TNA Impact doesn’t give you many modes to choose from. There’s Exhibition play, where you can engage in a single match against an opponent; Victory Road, where you compete for a TNA championship; and Bound For Glory, a campaign mode of sorts where you take on the company’s finest superstars. That’s really about it. No Create-a-Wrestler, no online multiplayer…it’s all bare bones.

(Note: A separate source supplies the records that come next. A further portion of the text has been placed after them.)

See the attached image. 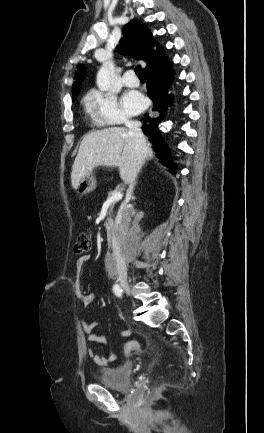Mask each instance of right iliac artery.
<instances>
[{
	"mask_svg": "<svg viewBox=\"0 0 264 433\" xmlns=\"http://www.w3.org/2000/svg\"><path fill=\"white\" fill-rule=\"evenodd\" d=\"M113 292L115 293V295H116L117 297H121V296H122V292H123V290H122V288H121L118 284H115V285L113 286Z\"/></svg>",
	"mask_w": 264,
	"mask_h": 433,
	"instance_id": "right-iliac-artery-1",
	"label": "right iliac artery"
}]
</instances>
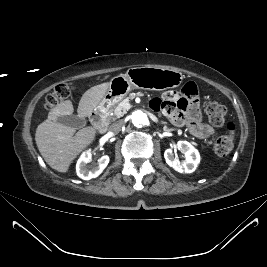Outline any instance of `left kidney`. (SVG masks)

The same could easily be said about the presentation. Although we did like the video introductions for each of the wrestlers, the models themselves are less than impressive. In fact, Mick Foley is nothing more than Abyss reskinned with a wife beater shirt and weird-looking pants. Same goes for Jay Lethal and Consequences Creed. The animation is very awkward and, in some cases, glitched, as characters have a bad habit of “warping” around the ring, such as when they suddenly jump into a pin. There’s a decent roster here (including exclusive DS character Hulk Hogan), but nothing to really write home about. Worse yet, no TNA Knockouts are present. Their characters probably wouldn’t have looked so hot anyway.
Audio is sparse
Audio is sparse, too. There’s no play-by-play here, no character voices. You just hear the same usual crowds and wrestler themes, and nothing else. They’re not bad, but you expect more from a wrestling game. We’ve heard louder noises during a cricket match.
In the end, TNA Impact: Cross the Line is a dull wrestling game with very little going for it. While we like seeing Hogan in this version and appreciate the video stuff, the actual wrestling is yawn-inducing and the lack of modes totally disappoint. You’d be better off checking out the PSP edition – or better still, watching the actual wrestling show itself.